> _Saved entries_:
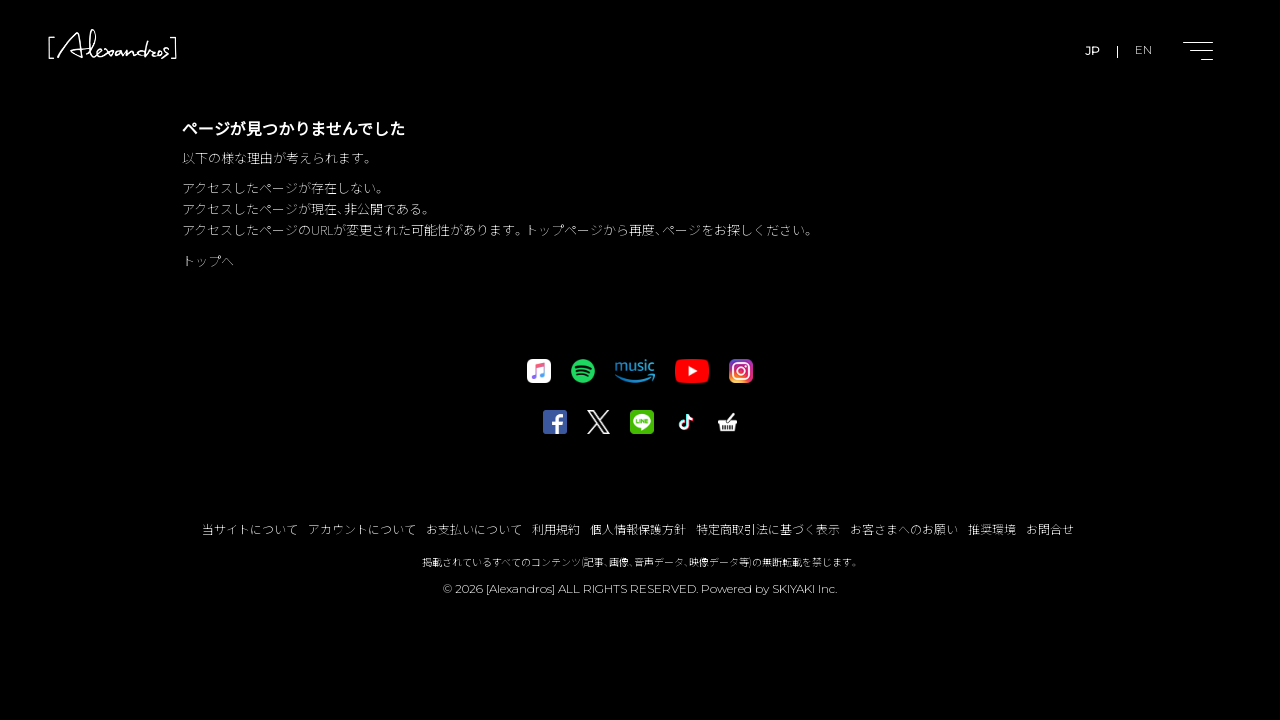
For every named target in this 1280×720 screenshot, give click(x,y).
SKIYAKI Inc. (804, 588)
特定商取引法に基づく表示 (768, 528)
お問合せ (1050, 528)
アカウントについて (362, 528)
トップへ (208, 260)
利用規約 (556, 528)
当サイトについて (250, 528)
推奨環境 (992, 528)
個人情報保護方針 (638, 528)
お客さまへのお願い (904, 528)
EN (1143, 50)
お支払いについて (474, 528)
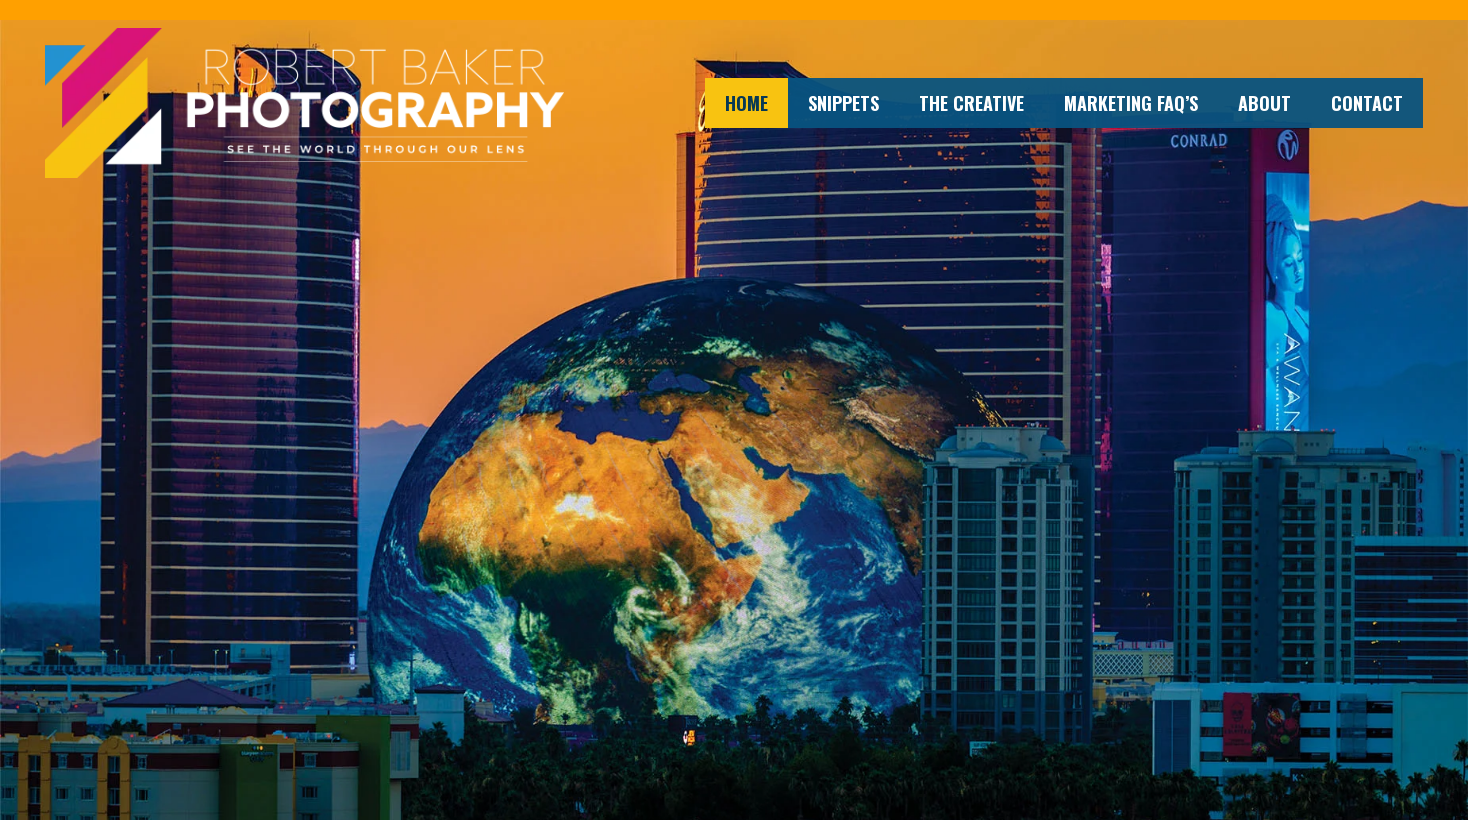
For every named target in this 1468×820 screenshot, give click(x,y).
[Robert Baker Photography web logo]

> _Task objective_: List every line in the records above that contains the word "give".

> _Solution_:
For every named target in this 1280×720 screenshot, give click(x,y).
For every named target in this 1468×820 screenshot, give click(x,y).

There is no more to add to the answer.